#### The problem:
Print every record below exactly as it stands.

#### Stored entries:
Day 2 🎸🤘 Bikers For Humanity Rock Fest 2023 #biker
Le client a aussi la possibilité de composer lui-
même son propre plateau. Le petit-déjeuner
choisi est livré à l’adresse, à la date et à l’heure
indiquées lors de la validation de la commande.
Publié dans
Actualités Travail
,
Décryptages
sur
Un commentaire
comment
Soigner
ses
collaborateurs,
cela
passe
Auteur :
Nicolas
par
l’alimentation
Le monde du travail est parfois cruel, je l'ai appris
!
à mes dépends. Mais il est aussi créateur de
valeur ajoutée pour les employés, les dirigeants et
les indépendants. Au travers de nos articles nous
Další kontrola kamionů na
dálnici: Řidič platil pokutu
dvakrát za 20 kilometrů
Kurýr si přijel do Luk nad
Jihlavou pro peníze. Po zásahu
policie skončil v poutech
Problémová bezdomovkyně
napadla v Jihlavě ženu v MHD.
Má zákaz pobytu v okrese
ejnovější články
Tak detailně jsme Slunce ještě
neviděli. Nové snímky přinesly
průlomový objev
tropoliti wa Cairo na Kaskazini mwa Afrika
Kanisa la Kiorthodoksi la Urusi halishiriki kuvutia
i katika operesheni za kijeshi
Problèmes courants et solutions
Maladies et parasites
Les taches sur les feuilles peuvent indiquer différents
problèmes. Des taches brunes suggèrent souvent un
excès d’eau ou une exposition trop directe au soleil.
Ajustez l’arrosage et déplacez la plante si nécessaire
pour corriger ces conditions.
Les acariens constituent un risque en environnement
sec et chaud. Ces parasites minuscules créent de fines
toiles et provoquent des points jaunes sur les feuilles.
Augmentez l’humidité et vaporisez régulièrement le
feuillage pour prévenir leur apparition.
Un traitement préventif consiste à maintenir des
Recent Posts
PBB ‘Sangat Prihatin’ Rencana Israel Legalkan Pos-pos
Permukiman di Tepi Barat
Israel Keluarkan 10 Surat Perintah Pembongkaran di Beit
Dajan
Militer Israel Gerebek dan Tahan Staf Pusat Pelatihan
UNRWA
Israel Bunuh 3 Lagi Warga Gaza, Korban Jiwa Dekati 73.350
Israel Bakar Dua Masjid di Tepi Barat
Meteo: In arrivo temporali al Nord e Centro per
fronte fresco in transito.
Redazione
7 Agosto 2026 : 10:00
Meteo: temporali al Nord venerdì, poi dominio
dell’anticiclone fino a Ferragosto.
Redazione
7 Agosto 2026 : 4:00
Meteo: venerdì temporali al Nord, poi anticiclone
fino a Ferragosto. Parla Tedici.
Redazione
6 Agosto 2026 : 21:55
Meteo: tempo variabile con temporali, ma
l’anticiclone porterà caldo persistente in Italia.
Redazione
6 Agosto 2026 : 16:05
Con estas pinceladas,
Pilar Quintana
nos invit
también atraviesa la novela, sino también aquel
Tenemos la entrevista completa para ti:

#### Exercise answer:
Day 2 🎸🤘 Bikers For Humanity Rock Fest 2023 #biker
Le client a aussi la possibilité de composer lui-
même son propre plateau. Le petit-déjeuner
choisi est livré à l’adresse, à la date et à l’heure
indiquées lors de la validation de la commande.
Publié dans
Actualités Travail
,
Décryptages
sur
Un commentaire
comment
Soigner
ses
collaborateurs,
cela
passe
Auteur :
Nicolas
par
l’alimentation
Le monde du travail est parfois cruel, je l'ai appris
!
à mes dépends. Mais il est aussi créateur de
valeur ajoutée pour les employés, les dirigeants et
les indépendants. Au travers de nos articles nous
Další kontrola kamionů na
dálnici: Řidič platil pokutu
dvakrát za 20 kilometrů
Kurýr si přijel do Luk nad
Jihlavou pro peníze. Po zásahu
policie skončil v poutech
Problémová bezdomovkyně
napadla v Jihlavě ženu v MHD.
Má zákaz pobytu v okrese
ejnovější články
Tak detailně jsme Slunce ještě
neviděli. Nové snímky přinesly
průlomový objev
tropoliti wa Cairo na Kaskazini mwa Afrika
Kanisa la Kiorthodoksi la Urusi halishiriki kuvutia
i katika operesheni za kijeshi
Problèmes courants et solutions
Maladies et parasites
Les taches sur les feuilles peuvent indiquer différents
problèmes. Des taches brunes suggèrent souvent un
excès d’eau ou une exposition trop directe au soleil.
Ajustez l’arrosage et déplacez la plante si nécessaire
pour corriger ces conditions.
Les acariens constituent un risque en environnement
sec et chaud. Ces parasites minuscules créent de fines
toiles et provoquent des points jaunes sur les feuilles.
Augmentez l’humidité et vaporisez régulièrement le
feuillage pour prévenir leur apparition.
Un traitement préventif consiste à maintenir des
Recent Posts
PBB ‘Sangat Prihatin’ Rencana Israel Legalkan Pos-pos
Permukiman di Tepi Barat
Israel Keluarkan 10 Surat Perintah Pembongkaran di Beit
Dajan
Militer Israel Gerebek dan Tahan Staf Pusat Pelatihan
UNRWA
Israel Bunuh 3 Lagi Warga Gaza, Korban Jiwa Dekati 73.350
Israel Bakar Dua Masjid di Tepi Barat
Meteo: In arrivo temporali al Nord e Centro per
fronte fresco in transito.
Redazione
7 Agosto 2026 : 10:00
Meteo: temporali al Nord venerdì, poi dominio
dell’anticiclone fino a Ferragosto.
Redazione
7 Agosto 2026 : 4:00
Meteo: venerdì temporali al Nord, poi anticiclone
fino a Ferragosto. Parla Tedici.
Redazione
6 Agosto 2026 : 21:55
Meteo: tempo variabile con temporali, ma
l’anticiclone porterà caldo persistente in Italia.
Redazione
6 Agosto 2026 : 16:05
Con estas pinceladas,
Pilar Quintana
nos invit
también atraviesa la novela, sino también aquel
Tenemos la entrevista completa para ti:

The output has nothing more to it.